If proposed new reactors are as safe and economical as the nuclear industry claims, the industry should be able to privately insure these ventures without an extension of the Price-Anderson crutch. When Congress first enacted Price-Anderson in 1957, it was designed to be a temporary measure to prop up an infant industry. After nearly five decades and billions in hand-outs, it is impossible to justify extending subsidies like the Price-Anderson Act.

By the way, any fans of moral hazard out there? Per Tankersley: "That transfer of liability creates conditions for moral hazard - an incentive for a electric utility, in this case, to take on too much risk because the utility would not bear the full costs of a catastrophic event."

The good news, I guess, is that since the 1978 Supreme Court decision that upheld Price-Anderson, the compensatory pool has risen to the "$375 million for an individual company, plus $12.6 billion from an industry liability pool" that Tankersley describes.
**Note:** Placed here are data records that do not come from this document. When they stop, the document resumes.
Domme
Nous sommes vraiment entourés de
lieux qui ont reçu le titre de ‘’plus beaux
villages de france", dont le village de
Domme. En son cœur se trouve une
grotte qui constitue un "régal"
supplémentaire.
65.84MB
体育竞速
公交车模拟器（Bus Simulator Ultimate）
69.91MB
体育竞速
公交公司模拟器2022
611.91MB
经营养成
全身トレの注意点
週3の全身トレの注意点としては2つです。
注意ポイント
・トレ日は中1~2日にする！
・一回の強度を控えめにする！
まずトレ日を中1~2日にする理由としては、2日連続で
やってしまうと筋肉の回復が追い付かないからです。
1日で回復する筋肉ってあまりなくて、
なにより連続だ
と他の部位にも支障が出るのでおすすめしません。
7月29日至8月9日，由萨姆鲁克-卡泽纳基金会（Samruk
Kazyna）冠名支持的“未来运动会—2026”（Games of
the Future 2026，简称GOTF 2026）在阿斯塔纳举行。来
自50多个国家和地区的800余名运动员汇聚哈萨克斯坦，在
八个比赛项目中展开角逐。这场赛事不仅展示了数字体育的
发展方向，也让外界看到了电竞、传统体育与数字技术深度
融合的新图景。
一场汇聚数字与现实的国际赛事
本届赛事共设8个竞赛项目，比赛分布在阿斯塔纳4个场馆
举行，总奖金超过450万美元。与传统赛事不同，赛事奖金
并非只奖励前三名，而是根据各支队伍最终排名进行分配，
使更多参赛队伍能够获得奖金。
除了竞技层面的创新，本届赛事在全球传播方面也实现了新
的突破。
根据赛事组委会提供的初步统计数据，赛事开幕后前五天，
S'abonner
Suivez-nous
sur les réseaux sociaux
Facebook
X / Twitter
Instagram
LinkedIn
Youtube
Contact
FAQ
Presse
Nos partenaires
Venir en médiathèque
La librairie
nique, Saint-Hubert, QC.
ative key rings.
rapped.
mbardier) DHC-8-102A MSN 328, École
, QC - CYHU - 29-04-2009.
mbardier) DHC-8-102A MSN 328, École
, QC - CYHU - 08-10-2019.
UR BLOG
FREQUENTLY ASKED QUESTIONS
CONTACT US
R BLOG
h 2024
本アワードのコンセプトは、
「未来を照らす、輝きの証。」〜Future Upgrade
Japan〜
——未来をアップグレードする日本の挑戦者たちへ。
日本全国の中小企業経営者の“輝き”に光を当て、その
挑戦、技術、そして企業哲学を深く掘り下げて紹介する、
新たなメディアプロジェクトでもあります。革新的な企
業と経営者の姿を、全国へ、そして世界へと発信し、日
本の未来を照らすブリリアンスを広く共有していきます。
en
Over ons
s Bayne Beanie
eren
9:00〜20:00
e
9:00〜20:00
Now, here's the bad news:

A meltdown at the Indian Point nuclear-power station 25 miles north of New York City, they write, could eventually kill some 64,000 people - damage that they calculate at $384 billion - and inflict $50 billion to $100 billion in economic costs.

So, yeah, that leaves a gap of several hundred billion dollars for which taxpayers would be on the hook. Still, compared to the money spent bailing out the financial industry, this is a steal -- though the financial collapse of 2008 did have the added public benefit of not infecting thousands of innocent people with deadly radiation-based cancers.